CONAKRY- “ Nous regrettons très sincèrement l’irresponsabilité de cette cour suprême“ ! C’est en ces termes le secrétaire général du parti “PDG-RDA“, Mohamed Touré, a analysé la décision de la cour suprême de se qualifier “incompétente“ de se prononcer sur un certain nombre de recours introduits par les partis politiques.
Dans une interview qu’il a accordée à notre rédaction, le leader du Parti Démocratique de Guinée s’est aussi prononcé sur la position de sa formation politique et son appréciation sur le déroulement du scrutin législatif du 28 septembre dernier…Exclusif !
AFRICAGUINEE.COM : Bonjour M. Touré !
MOHAMED TOURE : oui bonjour !
AFRICAGUINEE.COM : La cour suprême a rendu publics les résultats définitifs du scrutin législatif du 28 septembre dernier. En tant que leader politique ayant pris part à ce rendez-vous électoral, quelles sont vos appréciations par rapport à cette décision ?
MOHAMED TOURE : effectivement comme vous le dites, la cour suprême a rendu son arrêt définitif par rapport à l’appréciation des résultats provisoires que la commission électorale nationale indépendante (CENI) lui a communiqués. Et aussi l’arrêt a concerné les différents recours que les partis politiques lui ont communiqués contestant de façon globale ou partielle les résultats provisoires produits par la CENI. Nous avons toujours défendu au Parti Démocratique de Guinée (PDG) que nous étions un parti républicain. Conscient que l’enjeu de la nation aujourd’hui et qui doit mobiliser l’ensemble des énergies, c’est l’émergence de la construction d’un Etat de droit, la cour suprême selon ce que nous sommes tous convenus et qui doit être le seul cadre qui gouverne les décisions liées à la nation qui est en fait la constitution. Celle-ci mis en place et promulguée par le président intérimaire à l’époque et qui a charge de gérer la transition, cette constitution a dit que l’arrêt de la cour suprême est définitif. Je vous dis bien que notre parti est un parti discipliné. Cette discipline, nous ne l’appliquons pas par rapport à d’autres. Quelque soit par ailleurs leur position de pouvoir. Nous nous l’appliquons à nous-mêmes. Nous acceptons pour cette raison l’arrêt de la cour.
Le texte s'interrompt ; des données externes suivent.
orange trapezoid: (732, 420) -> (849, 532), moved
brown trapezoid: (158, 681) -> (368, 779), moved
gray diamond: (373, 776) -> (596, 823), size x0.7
Sur un autre plan, nous regrettons très sincèrement l’irresponsabilité de cette cour suprême. Puisqu’en définitive ce qu’elle a décidé, c’est de se déclarer incompétente. L’organe qui doit juger les juges dans notre pays, l’organe qui doit s’assurer de la marche de tout ce que nous entreprenons par rapport à un cadre constitutionnel que nous sommes tous librement dotés. Cette cour se déclare incompétente, elle ne donne aucune ouverture pour régler les conflits de contentieux qui à notre avis valent la peine d’être examinés de façon sérieuse et minutieuse. Le PDG a déposé un recours qui a été un des premiers à être acceptés par la cour suprême. Ce qui est regrettable au de là de tout, c’est ce diktat qui est imposé par l’état même des choses.
Aujourd’hui la tendance de tout le monde après tant d’années de quête pour la mise en place d’un élément essentiel qu’est le parlement, après tant de sacrifice, de manifestations, parfois justifiables, parfois non justifiables et qui ont entrainé des morts d’Hommes et de façon répétitive, nous nous trouvons tous quelque part exténués. Est-ce que le processus a été fait à dessein pour avoir ce résultat ? Nous avons tendance à le dire, ça suffit, dépassons ça et voyons comment on peut avancer en tant que nation.
Ceci est la résultante de quoi, on crée des pressions, on met quelques formations politiques dans une situation de contrainte. C’est voulu certainement et sans aucun doute. De toutes les façons cette décision de la cour suprême ouvre toutes les possibilités. Au PDG nous préférons la sérénité et une action qui permette dans un terme plus ou moins raccourcis une transformation effective de la société en utilisant nos propres efforts pour amener le peuple de Guinée à se lever ensemble par son éducation, sa formation idéologique. D’autres formations politiques emprunteront d’autres démarches, mais la question n’est pas résolue fondamentalement.
AFRICAGUINEE.COM : Selon vous qu’est-ce qui expliquerait le fait que votre formation politique, le PDG-RDA, n’ait pas eu à obtenir de siège à l’assemblée nationale ?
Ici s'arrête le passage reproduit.